• Exercise description: The reply should contain every entry exactly as given, with no pictures in it.
*** Opening of Study material ***
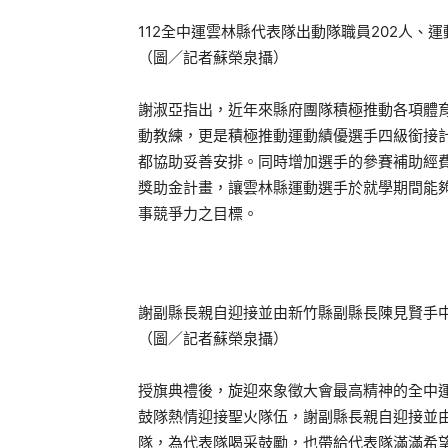
112全中運雲林縣代表隊出動隊職員202人、運
（圖／記者蘇榮泉攝）
謝淑亞指出，近年來縣府團隊積極推動各項體育
動教練，更是積極推動運動績優選手四級銜接
都協助妥善安排。同時增加選手的參賽補助經
獎助金計畫，讓雲林縣運動選手於就學期間能
事競爭力之目標。
謝副縣長親自迎接並由新竹縣副縣長陳見賢手
（圖／記者蘇榮泉攝）
授旗典禮後，旋迎來象徵大會最高精神的全中
鼓隊熱情迎接聖火隊伍，謝副縣長親自迎接並
隊，為代表隊喝采鼓勵，也帶給代表隊滿滿希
*** Close of Study material ***
• Response to the task:
112全中運雲林縣代表隊出動隊職員202人、運
（圖／記者蘇榮泉攝）
謝淑亞指出，近年來縣府團隊積極推動各項體育
動教練，更是積極推動運動績優選手四級銜接
都協助妥善安排。同時增加選手的參賽補助經
獎助金計畫，讓雲林縣運動選手於就學期間能
事競爭力之目標。
謝副縣長親自迎接並由新竹縣副縣長陳見賢手
（圖／記者蘇榮泉攝）
授旗典禮後，旋迎來象徵大會最高精神的全中
鼓隊熱情迎接聖火隊伍，謝副縣長親自迎接並
隊，為代表隊喝采鼓勵，也帶給代表隊滿滿希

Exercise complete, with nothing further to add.